Nonetheless, this should have been a routine victory for the Conservatives and the loss will send shock-waves through their ranks. To put this in perspective, they had a whopping majority of 23,000 going into the contest and the seat had been in their possession for almost 190 years.

This area also voted heavily for Brexit and the former MP was a leading light in the Leave campaign, so the Conservatives should have expected an easy night. This proved to be anything but the case, and the Liberal Democrats came from nowhere to win the seat with a majority of nearly 6,000.

The mainstream media narrative now is that Boris Johnson is toast. I suppose, in many ways, he should be. The scandal regarding 2020’s Downing Street Christmas party, and his staff’s flagrant flouting of Covid rules, has infuriated voters.

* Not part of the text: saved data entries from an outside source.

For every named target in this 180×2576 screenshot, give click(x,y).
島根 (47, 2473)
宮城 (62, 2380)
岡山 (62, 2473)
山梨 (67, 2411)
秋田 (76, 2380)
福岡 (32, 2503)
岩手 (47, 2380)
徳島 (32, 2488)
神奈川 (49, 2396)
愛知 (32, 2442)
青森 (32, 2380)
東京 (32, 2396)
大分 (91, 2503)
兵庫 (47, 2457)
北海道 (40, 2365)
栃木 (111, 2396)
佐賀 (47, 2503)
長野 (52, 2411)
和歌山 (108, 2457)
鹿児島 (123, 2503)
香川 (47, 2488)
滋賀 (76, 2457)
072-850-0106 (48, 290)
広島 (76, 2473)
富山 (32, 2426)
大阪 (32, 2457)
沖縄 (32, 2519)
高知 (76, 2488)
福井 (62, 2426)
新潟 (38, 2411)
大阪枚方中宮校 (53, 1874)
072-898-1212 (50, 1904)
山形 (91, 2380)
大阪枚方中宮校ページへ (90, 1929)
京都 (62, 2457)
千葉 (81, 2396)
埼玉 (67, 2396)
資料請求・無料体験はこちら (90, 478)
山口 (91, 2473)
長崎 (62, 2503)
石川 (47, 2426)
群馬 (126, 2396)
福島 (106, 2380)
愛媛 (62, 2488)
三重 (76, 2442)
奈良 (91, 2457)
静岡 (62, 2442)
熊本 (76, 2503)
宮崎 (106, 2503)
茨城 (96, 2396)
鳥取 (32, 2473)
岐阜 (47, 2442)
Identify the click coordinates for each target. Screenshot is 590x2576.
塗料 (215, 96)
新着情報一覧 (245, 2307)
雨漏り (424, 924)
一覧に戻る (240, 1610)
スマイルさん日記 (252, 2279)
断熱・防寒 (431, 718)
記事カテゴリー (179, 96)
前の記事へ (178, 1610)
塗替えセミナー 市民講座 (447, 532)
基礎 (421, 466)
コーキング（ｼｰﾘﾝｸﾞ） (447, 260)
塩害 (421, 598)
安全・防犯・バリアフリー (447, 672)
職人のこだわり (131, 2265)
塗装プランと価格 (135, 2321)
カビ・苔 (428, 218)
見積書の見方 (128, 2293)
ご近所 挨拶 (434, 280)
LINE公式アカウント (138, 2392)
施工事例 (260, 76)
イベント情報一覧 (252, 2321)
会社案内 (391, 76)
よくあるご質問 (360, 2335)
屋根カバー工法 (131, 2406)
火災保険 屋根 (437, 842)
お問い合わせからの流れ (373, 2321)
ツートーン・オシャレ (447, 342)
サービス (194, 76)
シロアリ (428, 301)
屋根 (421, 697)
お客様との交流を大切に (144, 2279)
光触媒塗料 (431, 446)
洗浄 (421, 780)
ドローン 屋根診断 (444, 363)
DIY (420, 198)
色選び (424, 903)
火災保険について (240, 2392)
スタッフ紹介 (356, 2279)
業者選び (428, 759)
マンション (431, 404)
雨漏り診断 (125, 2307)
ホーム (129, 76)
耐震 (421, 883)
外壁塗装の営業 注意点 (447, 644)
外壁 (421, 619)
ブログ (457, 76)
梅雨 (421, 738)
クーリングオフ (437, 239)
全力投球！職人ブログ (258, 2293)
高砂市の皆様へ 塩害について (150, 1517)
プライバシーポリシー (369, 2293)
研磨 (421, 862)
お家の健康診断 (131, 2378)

Moreover, his government’s handling of the migrant crisis has been a national embarrassment, so if anyone deserves to carry the can, it should be Boris.

However, I would argue that Johnson is in less trouble than most people think. Indeed, the fact that it was the Lib Dems and not Labour that won in North Shropshire will provide him with some much-needed breathing room.

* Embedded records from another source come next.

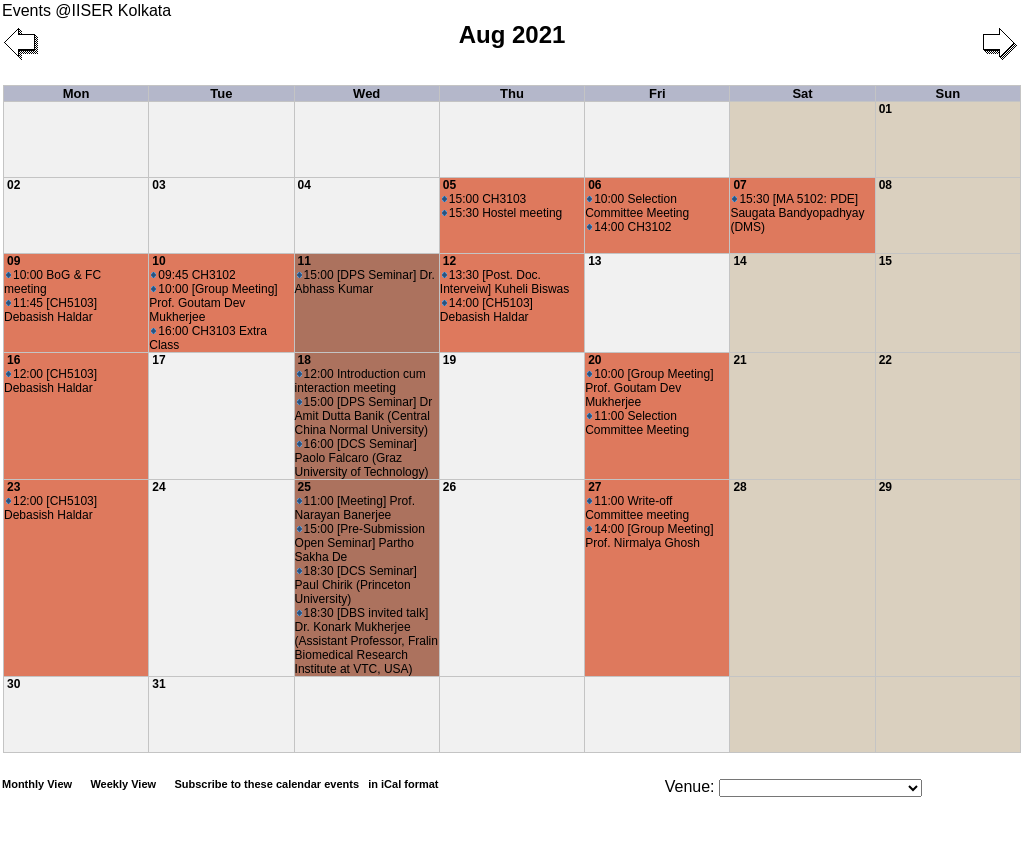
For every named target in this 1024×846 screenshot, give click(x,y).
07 (739, 185)
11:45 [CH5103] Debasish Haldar (50, 310)
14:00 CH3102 (629, 227)
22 (885, 360)
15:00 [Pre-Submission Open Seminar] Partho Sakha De (360, 543)
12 (449, 261)
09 (13, 261)
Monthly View (37, 784)
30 (13, 684)
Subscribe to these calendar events (307, 784)
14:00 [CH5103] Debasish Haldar (486, 310)
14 (739, 261)
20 (594, 360)
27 (594, 487)
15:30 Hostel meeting (502, 213)
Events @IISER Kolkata (86, 10)
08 (885, 185)
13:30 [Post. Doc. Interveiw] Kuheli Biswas (504, 282)
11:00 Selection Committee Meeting (637, 423)
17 (158, 360)
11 (304, 261)
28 (739, 487)
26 (449, 487)
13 (594, 261)
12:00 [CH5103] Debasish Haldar (50, 381)
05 (449, 185)
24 (158, 487)
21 (739, 360)
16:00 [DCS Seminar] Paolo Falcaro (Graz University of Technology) (362, 458)
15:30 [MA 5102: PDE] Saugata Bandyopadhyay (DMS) (797, 213)
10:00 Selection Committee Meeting (637, 206)
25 (304, 487)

The fear that many Conservatives have is that the Red Wall seats in the north of England, which they won in 2019, will revert back to type. However, in many of these Red Wall seats, the Lib Dems barely register, and nor will they anytime soon. Their brand of metropolitan woolly liberalism is far removed from the old mining towns of the north-east and the mill towns of Lancashire.

Johnson’s only real competitor in these areas is the Labour Party and they polled under 10 per cent last night. Moreover, for the Labour Party to win the next general election, they really need to be miles ahead of the Conservatives in the polls right now. The fact that they are pretty much running neck and neck with the Tories is a clear sign that voters are not ready to switch to Labour.

Johnson is also not in danger from the Right, which also performed poorly in North Shropshire. Reform UK, which had been tipped to do well, polled only 4 per cent and lost its deposit (in the UK 5 per cent is required to save the £500 deposit). Laurence Fox’s Reclaim and my old party UKIP fared badly, too.

If these parties do not unite under one banner – or at least come to some tactical agreement – then Johnson will not face any real challenge on his Right flank and will therefore remain safely ensconced in 10 Downing Street.

What happened in North Shropshire was clearly a protest. But a protest is all it was, as mid-term by-election shocks are rarely translated into general election results. We have seen a number of examples over the years.

Back in 1981, the old Social Democrat Party – a forerunner of the Lib Dems – won a by-election in Crosby, a seaside town in the north-west of England that was considered a safe Tory seat at the time. The loss proved a massive shock to the Conservatives, and many saw it as a breakthrough moment for the SDP.

There were murmurings about the future of the then PM Margaret Thatcher, but the Conservatives did not panic and remove her. They instead stuck by Thatcher, and in 1983 she won a landslide victory in the general election.

And then in late 2014 my own party went and won a by-election in Rochester, Kent, causing what seemed like another earthquake. The Tories did not pull the trigger on the then PM David Cameron, and six months later he won a general election.

Nevertheless, Johnson cannot simply ignore what happened last night. It was a royal kick up the backside for Boris and a message to get his house in order.

But was it really anything else, as many political pundits would like it to be? I don’t think so.